- [Work required]: What's needed is an exact copy of all the data below, without pictures.
BEGIN Material for this task
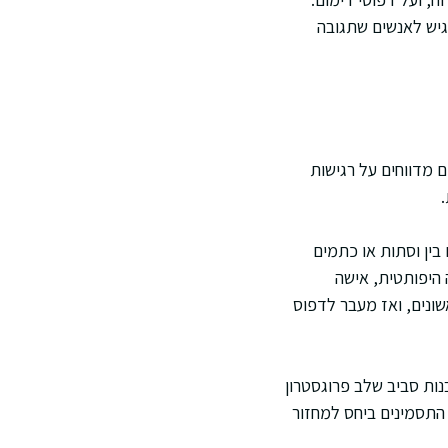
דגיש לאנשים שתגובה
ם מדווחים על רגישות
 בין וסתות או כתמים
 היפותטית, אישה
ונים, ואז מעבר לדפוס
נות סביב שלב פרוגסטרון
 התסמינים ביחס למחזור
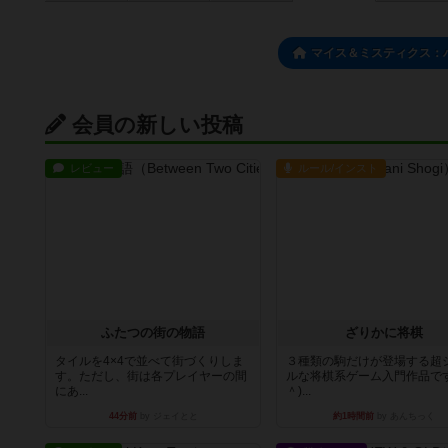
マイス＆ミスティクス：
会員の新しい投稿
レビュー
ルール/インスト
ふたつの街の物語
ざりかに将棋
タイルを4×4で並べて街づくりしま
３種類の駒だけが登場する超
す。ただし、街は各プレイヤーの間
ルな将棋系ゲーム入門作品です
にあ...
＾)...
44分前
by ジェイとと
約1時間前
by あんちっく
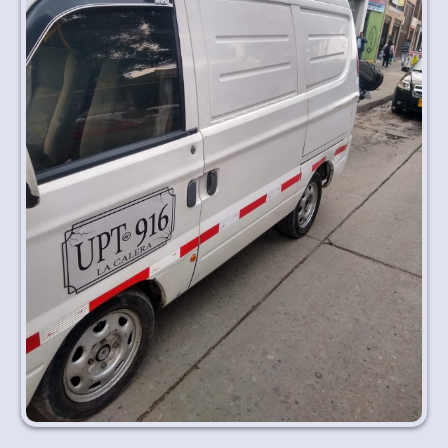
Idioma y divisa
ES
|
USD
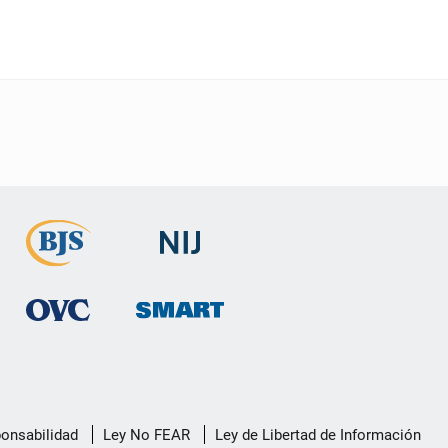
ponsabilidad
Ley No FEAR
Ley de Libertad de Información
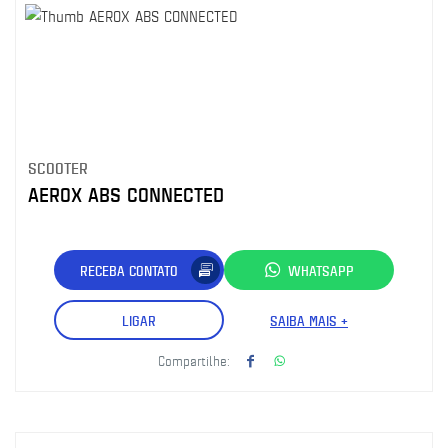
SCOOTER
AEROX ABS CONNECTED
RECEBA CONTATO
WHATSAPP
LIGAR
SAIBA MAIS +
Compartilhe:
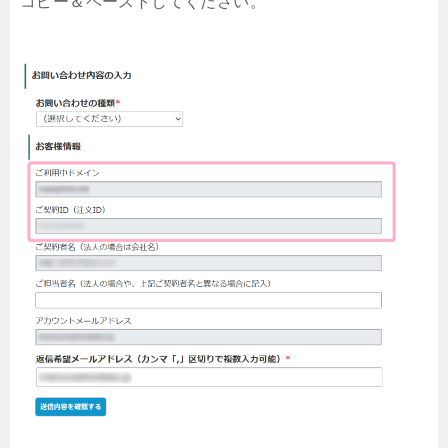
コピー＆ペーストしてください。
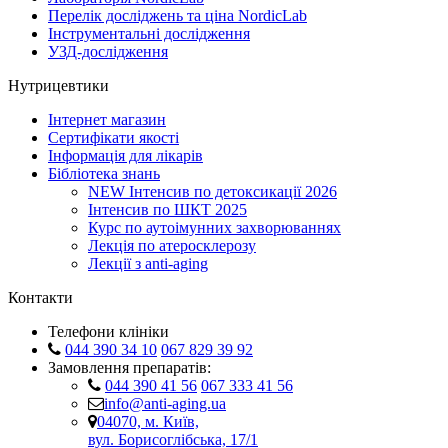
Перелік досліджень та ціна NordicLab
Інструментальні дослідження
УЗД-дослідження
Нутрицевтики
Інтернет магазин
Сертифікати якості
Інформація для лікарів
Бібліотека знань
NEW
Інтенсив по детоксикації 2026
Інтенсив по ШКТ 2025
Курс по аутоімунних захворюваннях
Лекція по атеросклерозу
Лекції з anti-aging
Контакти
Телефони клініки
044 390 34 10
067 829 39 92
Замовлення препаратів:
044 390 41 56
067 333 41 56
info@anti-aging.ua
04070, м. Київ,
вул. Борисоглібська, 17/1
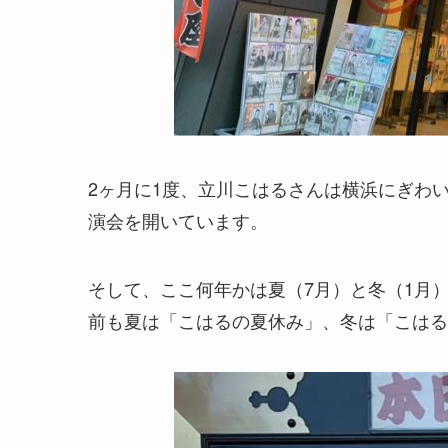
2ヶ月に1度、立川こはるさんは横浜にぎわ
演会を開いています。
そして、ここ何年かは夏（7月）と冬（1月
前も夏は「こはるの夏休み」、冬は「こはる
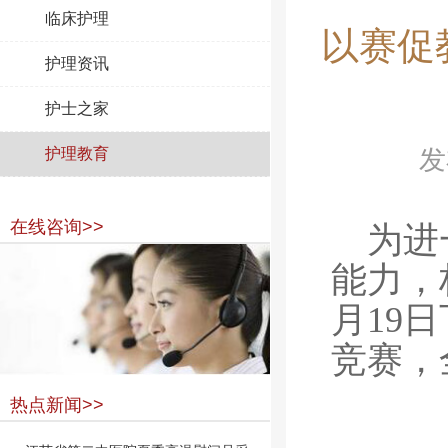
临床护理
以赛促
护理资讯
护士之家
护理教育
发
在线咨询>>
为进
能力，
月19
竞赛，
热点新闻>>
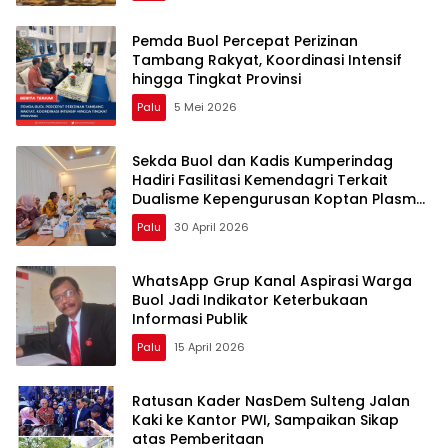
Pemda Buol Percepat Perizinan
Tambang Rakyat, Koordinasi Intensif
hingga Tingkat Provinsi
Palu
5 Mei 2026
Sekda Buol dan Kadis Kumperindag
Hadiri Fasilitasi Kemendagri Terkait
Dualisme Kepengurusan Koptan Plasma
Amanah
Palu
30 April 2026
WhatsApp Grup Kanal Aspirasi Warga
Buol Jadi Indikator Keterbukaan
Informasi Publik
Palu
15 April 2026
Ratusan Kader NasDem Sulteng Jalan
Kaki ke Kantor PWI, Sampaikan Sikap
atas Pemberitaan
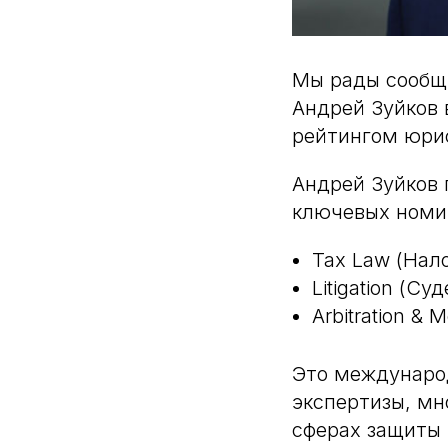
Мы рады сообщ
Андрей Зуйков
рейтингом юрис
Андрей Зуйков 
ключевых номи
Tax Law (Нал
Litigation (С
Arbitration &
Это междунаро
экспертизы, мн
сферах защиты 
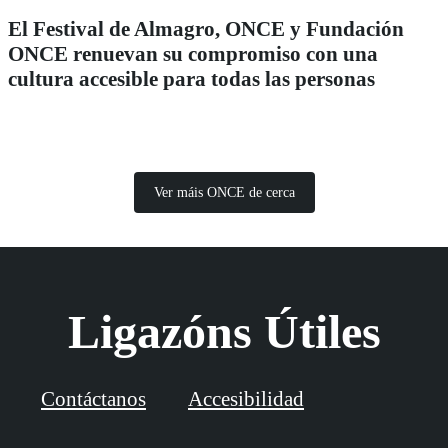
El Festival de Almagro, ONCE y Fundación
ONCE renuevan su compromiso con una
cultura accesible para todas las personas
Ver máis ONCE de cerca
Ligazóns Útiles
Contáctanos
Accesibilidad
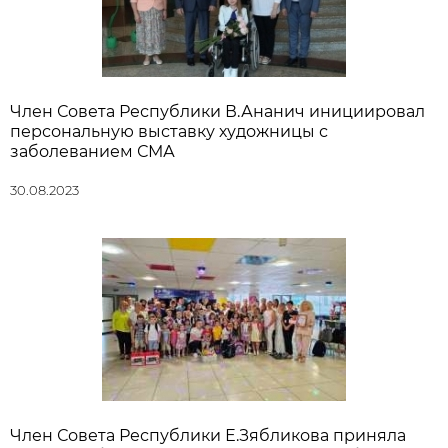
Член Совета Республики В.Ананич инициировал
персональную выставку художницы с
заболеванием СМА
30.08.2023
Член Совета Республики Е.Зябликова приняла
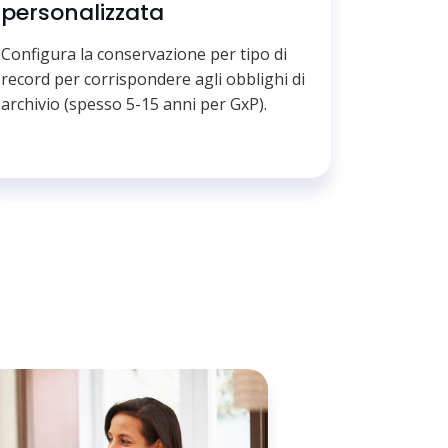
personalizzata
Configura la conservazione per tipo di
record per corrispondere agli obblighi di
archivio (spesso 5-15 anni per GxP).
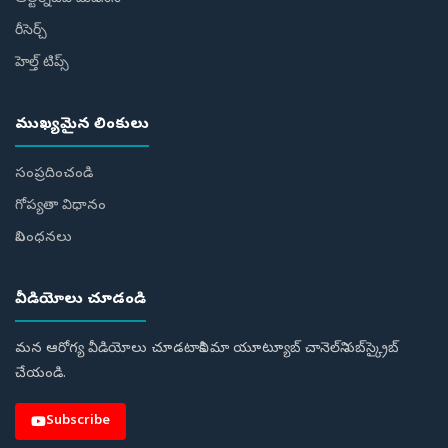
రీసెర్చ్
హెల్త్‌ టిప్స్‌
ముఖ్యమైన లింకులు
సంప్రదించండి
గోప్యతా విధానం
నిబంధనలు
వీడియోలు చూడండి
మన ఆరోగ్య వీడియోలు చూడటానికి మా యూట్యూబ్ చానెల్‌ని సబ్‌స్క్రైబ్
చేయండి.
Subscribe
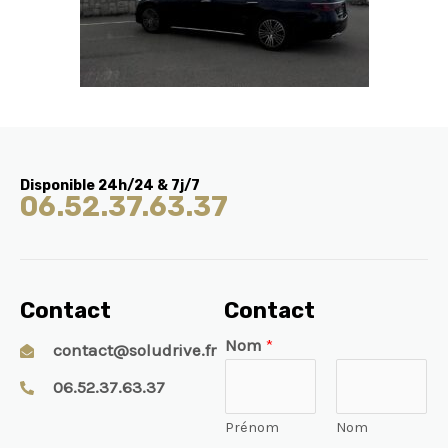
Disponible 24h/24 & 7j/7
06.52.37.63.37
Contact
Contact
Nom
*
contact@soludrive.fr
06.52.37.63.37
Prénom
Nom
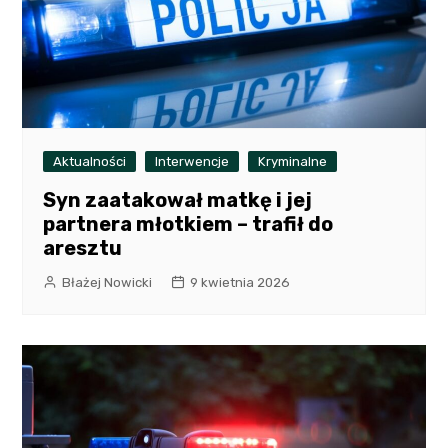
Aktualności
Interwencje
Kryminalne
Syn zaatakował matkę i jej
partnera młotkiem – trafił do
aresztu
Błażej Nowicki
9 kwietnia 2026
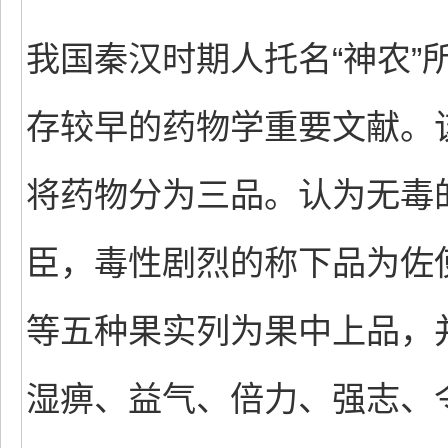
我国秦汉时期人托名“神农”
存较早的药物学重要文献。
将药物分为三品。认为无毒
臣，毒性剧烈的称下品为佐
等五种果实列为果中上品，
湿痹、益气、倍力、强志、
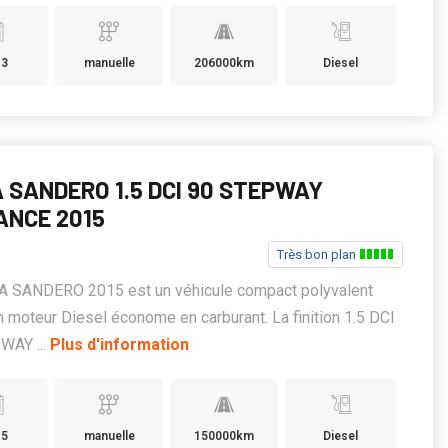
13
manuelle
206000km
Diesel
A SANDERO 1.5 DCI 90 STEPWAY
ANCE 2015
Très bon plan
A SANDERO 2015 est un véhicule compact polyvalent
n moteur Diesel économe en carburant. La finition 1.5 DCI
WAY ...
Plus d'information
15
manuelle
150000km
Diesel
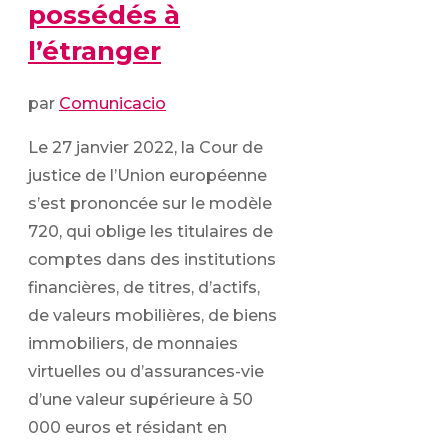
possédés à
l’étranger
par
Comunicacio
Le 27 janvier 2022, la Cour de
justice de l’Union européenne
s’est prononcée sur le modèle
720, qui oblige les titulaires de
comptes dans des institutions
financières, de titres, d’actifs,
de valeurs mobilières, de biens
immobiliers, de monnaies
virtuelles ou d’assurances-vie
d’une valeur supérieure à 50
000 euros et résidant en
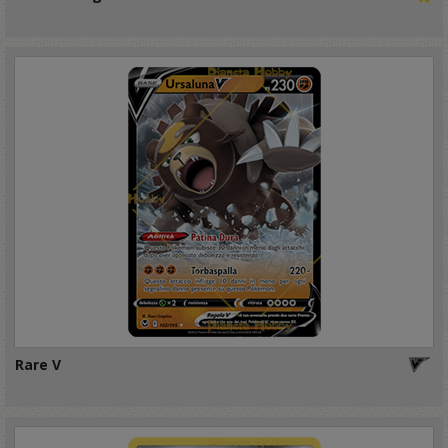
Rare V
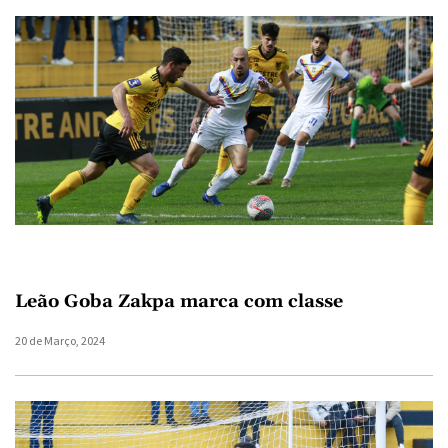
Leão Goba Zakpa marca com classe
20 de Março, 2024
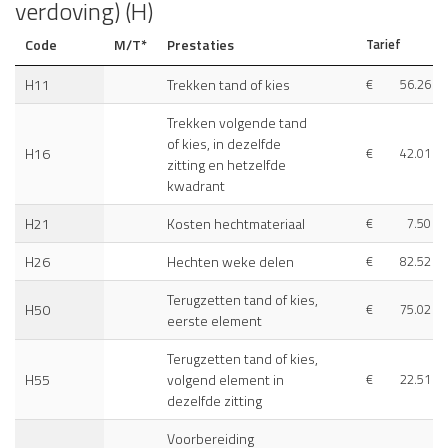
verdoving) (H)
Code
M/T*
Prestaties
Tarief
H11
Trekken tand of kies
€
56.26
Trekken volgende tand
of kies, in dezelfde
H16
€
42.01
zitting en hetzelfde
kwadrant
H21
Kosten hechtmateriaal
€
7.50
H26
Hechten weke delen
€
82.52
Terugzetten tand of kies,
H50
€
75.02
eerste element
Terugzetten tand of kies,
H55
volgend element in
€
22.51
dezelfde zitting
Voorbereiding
END Material for this task
- [Result of the exercise]:
דגיש לאנשים שתגובה
ם מדווחים על רגישות
 בין וסתות או כתמים
 היפותטית, אישה
ונים, ואז מעבר לדפוס
נות סביב שלב פרוגסטרון
 התסמינים ביחס למחזור
マイス＆ミスティクス：
会員の新しい投稿
レビュー
ルール/インスト
ふたつの街の物語
ざりかに将棋
タイルを4×4で並べて街づくりしま
３種類の駒だけが登場する超
す。ただし、街は各プレイヤーの間
ルな将棋系ゲーム入門作品です
にあ...
＾)...
44分前
by ジェイとと
約1時間前
by あんちっく
Idioma y divisa
ES
|
USD
ponsabilidad
Ley No FEAR
Ley de Libertad de Información
SCOOTER
AEROX ABS CONNECTED
RECEBA CONTATO
WHATSAPP
LIGAR
SAIBA MAIS +
Compartilhe:
コピー＆ペーストしてください。
Перелік досліджень та ціна NordicLab
Інструментальні дослідження
УЗД-дослідження
Нутрицевтики
Інтернет магазин
Сертифікати якості
Інформація для лікарів
Бібліотека знань
NEW
Інтенсив по детоксикації 2026
Інтенсив по ШКТ 2025
Курс по аутоімунних захворюваннях
Лекція по атеросклерозу
Лекції з anti-aging
Контакти
Телефони клініки
044 390 34 10
067 829 39 92
Замовлення препаратів:
044 390 41 56
067 333 41 56
info@anti-aging.ua
04070, м. Київ,
вул. Борисоглібська, 17/1
2ヶ月に1度、立川こはるさんは横浜にぎわ
演会を開いています。
そして、ここ何年かは夏（7月）と冬（1月
前も夏は「こはるの夏休み」、冬は「こはる
临床护理
以赛促
护理资讯
护士之家
护理教育
发
在线咨询>>
为进
能力，
月19
竞赛，
热点新闻>>
Pemda Buol Percepat Perizinan
Tambang Rakyat, Koordinasi Intensif
hingga Tingkat Provinsi
Palu
5 Mei 2026
Sekda Buol dan Kadis Kumperindag
Hadiri Fasilitasi Kemendagri Terkait
Dualisme Kepengurusan Koptan Plasma
Amanah
Palu
30 April 2026
WhatsApp Grup Kanal Aspirasi Warga
Buol Jadi Indikator Keterbukaan
Informasi Publik
Palu
15 April 2026
Ratusan Kader NasDem Sulteng Jalan
Kaki ke Kantor PWI, Sampaikan Sikap
atas Pemberitaan
Мы рады сообщ
Андрей Зуйков
рейтингом юрис
Андрей Зуйков 
ключевых номи
Tax Law (Нал
Litigation (С
Arbitration &
Это междунаро
экспертизы, мн
сферах защиты 
El Festival de Almagro, ONCE y Fundación
ONCE renuevan su compromiso con una
cultura accesible para todas las personas
Ver máis ONCE de cerca
Ligazóns Útiles
Contáctanos
Accesibilidad
Член Совета Республики В.Ананич инициировал
персональную выставку художницы с
заболеванием СМА
30.08.2023
Член Совета Республики Е.Зябликова приняла
personalizzata
Configura la conservazione per tipo di
record per corrispondere agli obblighi di
archivio (spesso 5-15 anni per GxP).
రీసెర్చ్
హెల్త్‌ టిప్స్‌
ముఖ్యమైన లింకులు
సంప్రదించండి
గోప్యతా విధానం
నిబంధనలు
వీడియోలు చూడండి
మన ఆరోగ్య వీడియోలు చూడటానికి మా యూట్యూబ్ చానెల్‌ని సబ్‌స్క్రైబ్
చేయండి.
Subscribe
Disponible 24h/24 & 7j/7
06.52.37.63.37
Contact
Contact
Nom
*
contact@soludrive.fr
06.52.37.63.37
Prénom
Nom
Aktualności
Interwencje
Kryminalne
Syn zaatakował matkę i jej
partnera młotkiem – trafił do
aresztu
Błażej Nowicki
9 kwietnia 2026
我国秦汉时期人托名“神农”
存较早的药物学重要文献。
将药物分为三品。认为无毒
臣，毒性剧烈的称下品为佐
等五种果实列为果中上品，
湿痹、益气、倍力、强志、
13
manuelle
206000km
Diesel
A SANDERO 1.5 DCI 90 STEPWAY
ANCE 2015
Très bon plan
A SANDERO 2015 est un véhicule compact polyvalent
n moteur Diesel économe en carburant. La finition 1.5 DCI
WAY ...
Plus d'information
15
manuelle
150000km
Diesel
possédés à
l’étranger
par
Comunicacio
Le 27 janvier 2022, la Cour de
justice de l’Union européenne
s’est prononcée sur le modèle
720, qui oblige les titulaires de
comptes dans des institutions
financières, de titres, d’actifs,
de valeurs mobilières, de biens
immobiliers, de monnaies
virtuelles ou d’assurances-vie
d’une valeur supérieure à 50
000 euros et résidant en
Rare V
Leão Goba Zakpa marca com classe
20 de Março, 2024
verdoving) (H)
Code
M/T*
Prestaties
Tarief
H11
Trekken tand of kies
€
56.26
Trekken volgende tand
of kies, in dezelfde
H16
€
42.01
zitting en hetzelfde
kwadrant
H21
Kosten hechtmateriaal
€
7.50
H26
Hechten weke delen
€
82.52
Terugzetten tand of kies,
H50
€
75.02
eerste element
Terugzetten tand of kies,
H55
volgend element in
€
22.51
dezelfde zitting
Voorbereiding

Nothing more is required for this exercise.